EXERCISE GOAL
Set down the data again word for word. Skip any pictures.

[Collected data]
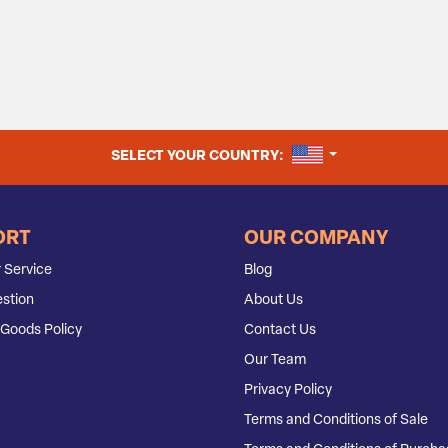
UNITED STATES
SELECT YOUR COUNTRY:
ORT
OUR COMPANY
 Service
Blog
stion
About Us
Goods Policy
Contact Us
Our Team
Privacy Policy
Terms and Conditions of Sale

SOLVED PROBLEM
UNITED STATES
SELECT YOUR COUNTRY:
ORT
OUR COMPANY
 Service
Blog
stion
About Us
Goods Policy
Contact Us
Our Team
Privacy Policy
Terms and Conditions of Sale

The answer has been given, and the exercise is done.